**Transcribed page contents**
····················

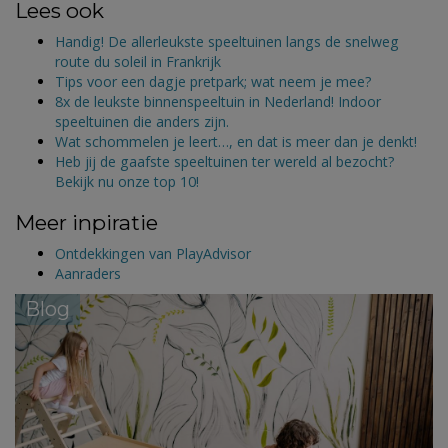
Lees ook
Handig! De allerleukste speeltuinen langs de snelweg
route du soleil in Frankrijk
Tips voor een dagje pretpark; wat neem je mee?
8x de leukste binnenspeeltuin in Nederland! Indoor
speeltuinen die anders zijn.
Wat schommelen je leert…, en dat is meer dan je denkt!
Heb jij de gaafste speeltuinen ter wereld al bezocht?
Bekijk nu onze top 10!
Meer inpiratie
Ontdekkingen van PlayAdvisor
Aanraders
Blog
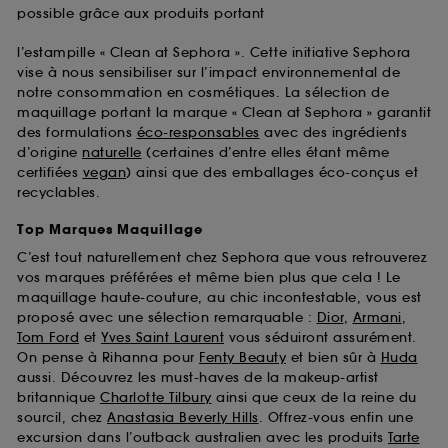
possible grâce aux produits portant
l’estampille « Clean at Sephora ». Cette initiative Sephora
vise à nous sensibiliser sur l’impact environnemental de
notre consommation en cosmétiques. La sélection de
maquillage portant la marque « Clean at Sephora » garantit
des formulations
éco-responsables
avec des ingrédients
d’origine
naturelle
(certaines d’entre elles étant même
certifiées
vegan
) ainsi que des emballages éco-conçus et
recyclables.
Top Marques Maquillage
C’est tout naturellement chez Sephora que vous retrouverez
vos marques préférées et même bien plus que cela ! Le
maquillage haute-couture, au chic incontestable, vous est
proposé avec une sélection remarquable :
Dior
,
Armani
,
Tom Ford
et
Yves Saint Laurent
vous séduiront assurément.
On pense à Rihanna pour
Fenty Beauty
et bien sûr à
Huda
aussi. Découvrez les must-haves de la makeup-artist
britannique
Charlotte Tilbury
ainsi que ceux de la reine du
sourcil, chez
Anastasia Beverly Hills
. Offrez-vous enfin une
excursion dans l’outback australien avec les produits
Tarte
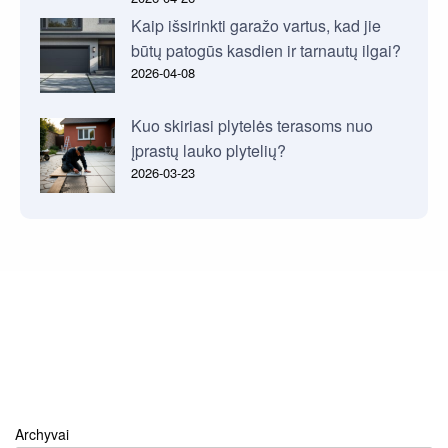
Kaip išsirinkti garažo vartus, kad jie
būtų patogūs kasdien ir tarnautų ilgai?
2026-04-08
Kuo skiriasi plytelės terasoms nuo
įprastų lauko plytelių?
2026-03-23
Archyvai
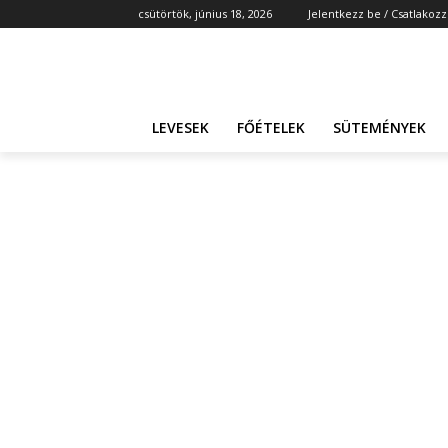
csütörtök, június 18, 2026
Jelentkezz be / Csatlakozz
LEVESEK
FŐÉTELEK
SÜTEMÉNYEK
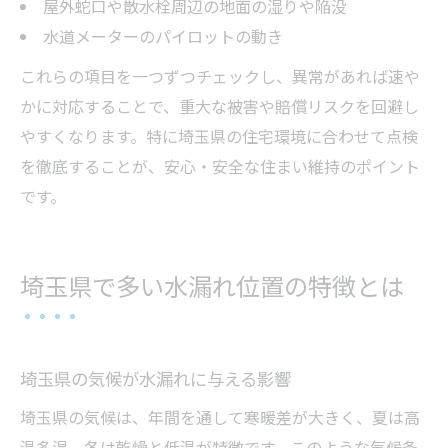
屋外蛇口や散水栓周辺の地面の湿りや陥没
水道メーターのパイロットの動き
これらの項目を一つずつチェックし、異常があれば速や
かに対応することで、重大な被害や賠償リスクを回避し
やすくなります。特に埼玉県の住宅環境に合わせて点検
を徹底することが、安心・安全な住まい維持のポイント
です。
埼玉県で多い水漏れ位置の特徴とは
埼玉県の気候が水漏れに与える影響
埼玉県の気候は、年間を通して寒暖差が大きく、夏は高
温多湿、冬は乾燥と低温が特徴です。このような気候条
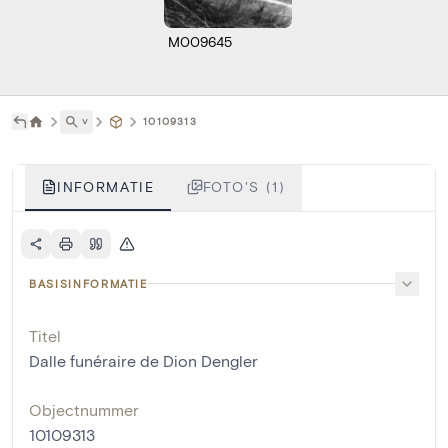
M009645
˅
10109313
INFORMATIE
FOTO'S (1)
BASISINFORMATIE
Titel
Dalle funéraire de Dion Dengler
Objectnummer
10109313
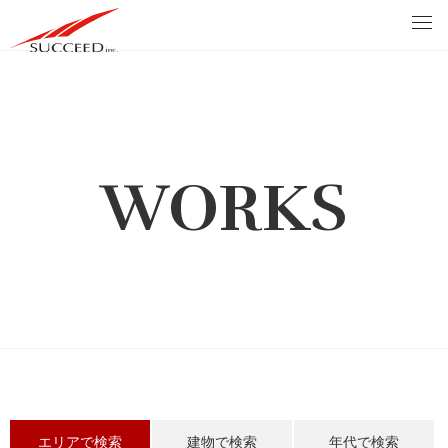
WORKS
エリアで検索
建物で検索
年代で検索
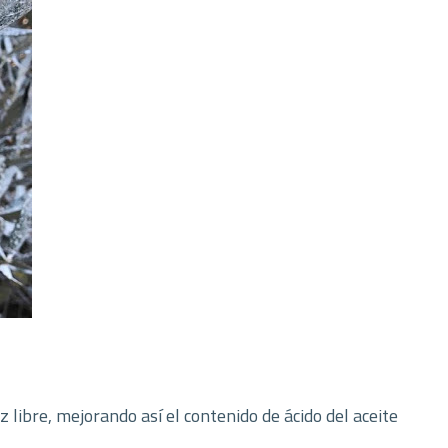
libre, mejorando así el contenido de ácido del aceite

····················

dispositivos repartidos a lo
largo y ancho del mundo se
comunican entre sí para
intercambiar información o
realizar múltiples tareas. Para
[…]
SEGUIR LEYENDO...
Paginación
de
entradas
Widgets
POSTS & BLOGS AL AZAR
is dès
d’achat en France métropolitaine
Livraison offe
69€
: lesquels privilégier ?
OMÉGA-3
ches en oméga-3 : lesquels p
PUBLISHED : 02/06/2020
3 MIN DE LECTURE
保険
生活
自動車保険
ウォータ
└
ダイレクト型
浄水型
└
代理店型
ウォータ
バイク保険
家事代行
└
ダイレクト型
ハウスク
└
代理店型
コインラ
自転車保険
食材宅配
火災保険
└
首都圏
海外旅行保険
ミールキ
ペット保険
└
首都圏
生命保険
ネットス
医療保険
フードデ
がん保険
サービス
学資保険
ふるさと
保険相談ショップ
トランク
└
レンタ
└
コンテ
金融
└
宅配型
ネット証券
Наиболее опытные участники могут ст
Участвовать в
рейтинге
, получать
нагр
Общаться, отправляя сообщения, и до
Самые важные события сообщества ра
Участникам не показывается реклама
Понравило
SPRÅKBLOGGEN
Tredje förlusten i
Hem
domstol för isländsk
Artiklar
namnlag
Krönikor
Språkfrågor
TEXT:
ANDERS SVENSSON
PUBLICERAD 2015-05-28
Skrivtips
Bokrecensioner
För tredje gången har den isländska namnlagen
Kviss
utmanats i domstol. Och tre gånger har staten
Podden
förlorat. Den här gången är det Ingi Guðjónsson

····················

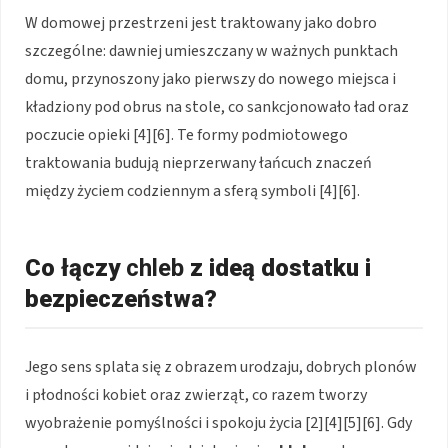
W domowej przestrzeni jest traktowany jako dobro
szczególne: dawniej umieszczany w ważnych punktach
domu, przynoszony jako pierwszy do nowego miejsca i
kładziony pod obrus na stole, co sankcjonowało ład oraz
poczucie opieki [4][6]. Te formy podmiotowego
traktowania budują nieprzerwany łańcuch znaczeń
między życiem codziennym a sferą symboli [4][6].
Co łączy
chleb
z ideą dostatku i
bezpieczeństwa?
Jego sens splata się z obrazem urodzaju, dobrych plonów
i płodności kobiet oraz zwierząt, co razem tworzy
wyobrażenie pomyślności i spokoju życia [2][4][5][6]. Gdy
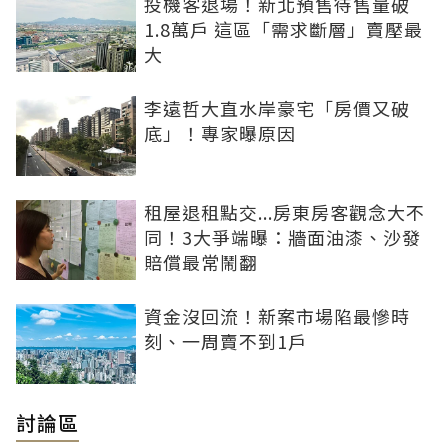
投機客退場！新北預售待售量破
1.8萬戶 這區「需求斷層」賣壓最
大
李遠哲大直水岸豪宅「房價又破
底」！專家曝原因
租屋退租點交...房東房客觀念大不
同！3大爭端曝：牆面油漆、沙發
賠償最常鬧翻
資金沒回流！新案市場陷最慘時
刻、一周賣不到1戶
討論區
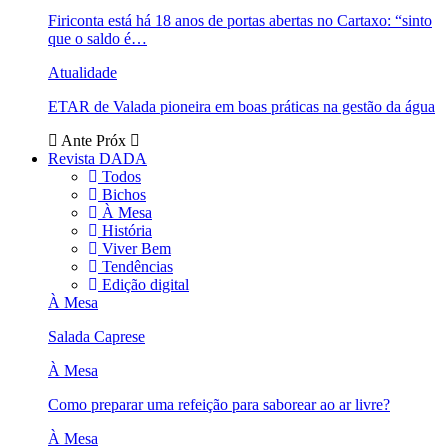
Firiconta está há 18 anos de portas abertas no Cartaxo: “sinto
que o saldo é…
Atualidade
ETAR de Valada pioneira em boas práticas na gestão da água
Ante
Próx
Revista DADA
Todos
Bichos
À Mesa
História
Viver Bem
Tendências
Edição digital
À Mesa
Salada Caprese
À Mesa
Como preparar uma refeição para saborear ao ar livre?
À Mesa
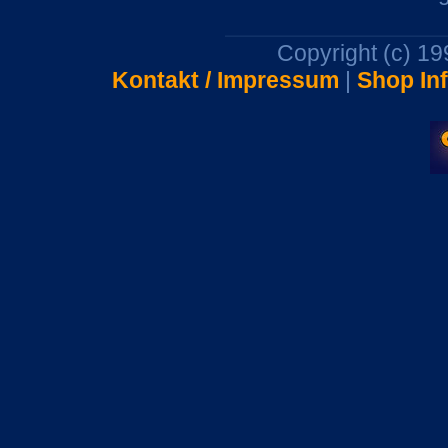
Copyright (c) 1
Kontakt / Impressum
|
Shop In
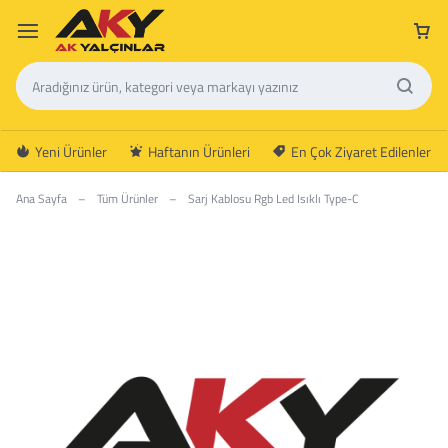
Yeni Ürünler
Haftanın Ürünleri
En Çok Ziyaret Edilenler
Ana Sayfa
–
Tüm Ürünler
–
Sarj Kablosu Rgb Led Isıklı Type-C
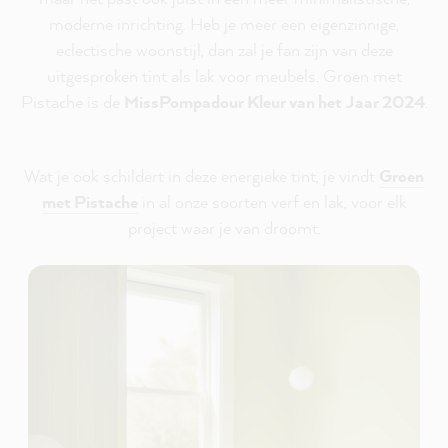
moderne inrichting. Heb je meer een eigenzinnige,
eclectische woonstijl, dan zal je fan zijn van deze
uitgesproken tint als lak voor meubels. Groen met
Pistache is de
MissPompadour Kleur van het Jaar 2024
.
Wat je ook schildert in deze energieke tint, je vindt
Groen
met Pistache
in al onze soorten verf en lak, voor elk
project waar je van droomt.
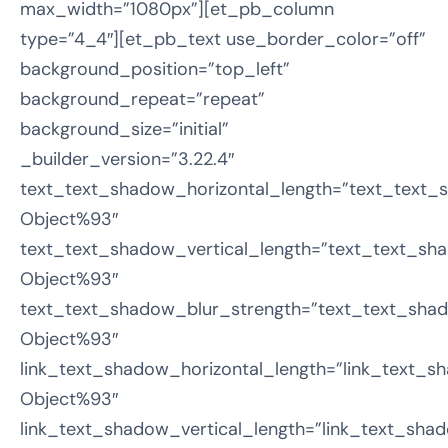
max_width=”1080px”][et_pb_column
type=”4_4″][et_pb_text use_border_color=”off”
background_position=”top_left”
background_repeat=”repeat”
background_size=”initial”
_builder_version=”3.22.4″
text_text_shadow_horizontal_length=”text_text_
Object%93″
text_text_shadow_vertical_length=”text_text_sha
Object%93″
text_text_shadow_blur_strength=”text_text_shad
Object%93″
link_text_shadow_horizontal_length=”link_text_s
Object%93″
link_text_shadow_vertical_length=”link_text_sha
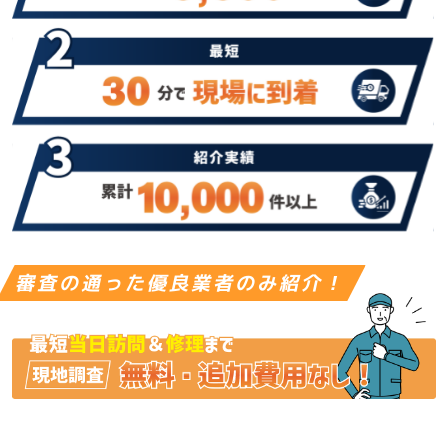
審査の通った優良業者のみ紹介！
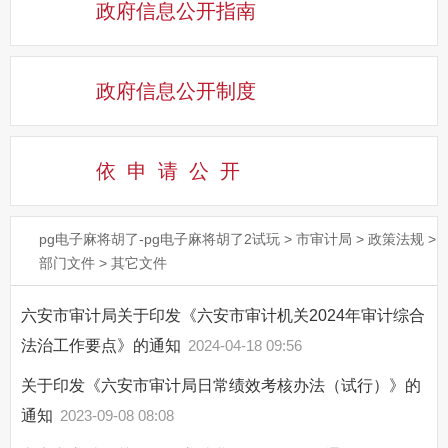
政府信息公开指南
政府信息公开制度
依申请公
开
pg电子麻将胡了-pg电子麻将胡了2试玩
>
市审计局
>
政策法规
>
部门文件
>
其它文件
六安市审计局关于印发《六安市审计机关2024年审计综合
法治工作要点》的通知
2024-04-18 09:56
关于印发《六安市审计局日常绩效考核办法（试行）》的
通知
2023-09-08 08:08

····················

**Problem to solve**
Both the line containing "ainsi que ceux de la reine du" and the line containing "libre, mejorando así" above belong in the output, as do the lines between them. Print them exactly, without pictures.

**Output**
ainsi que ceux de la reine du
sourcil, chez
Anastasia Beverly Hills
. Offrez-vous enfin une
excursion dans l’outback australien avec les produits
Tarte
Kaip išsirinkti garažo vartus, kad jie
būtų patogūs kasdien ir tarnautų ilgai?
2026-04-08
Kuo skiriasi plytelės terasoms nuo
įprastų lauko plytelių?
2026-03-23
Archyvai
csütörtök, június 18, 2026
Jelentkezz be / Csatlakozz
LEVESEK
FŐÉTELEK
SÜTEMÉNYEK
屋外蛇口や散水栓周辺の地面の湿りや陥没
水道メーターのパイロットの動き
これらの項目を一つずつチェックし、異常があれば速や
かに対応することで、重大な被害や賠償リスクを回避し
やすくなります。特に埼玉県の住宅環境に合わせて点検
を徹底することが、安心・安全な住まい維持のポイント
です。
埼玉県で多い水漏れ位置の特徴とは
埼玉県の気候が水漏れに与える影響
埼玉県の気候は、年間を通して寒暖差が大きく、夏は高
温多湿、冬は乾燥と低温が特徴です。このような気候条
M009645
˅
10109313
INFORMATIE
FOTO'S (1)
BASISINFORMATIE
Titel
Dalle funéraire de Dion Dengler
Objectnummer
10109313
WORKS
エリアで検索
建物で検索
年代で検索
libre, mejorando así el contenido de ácido del aceite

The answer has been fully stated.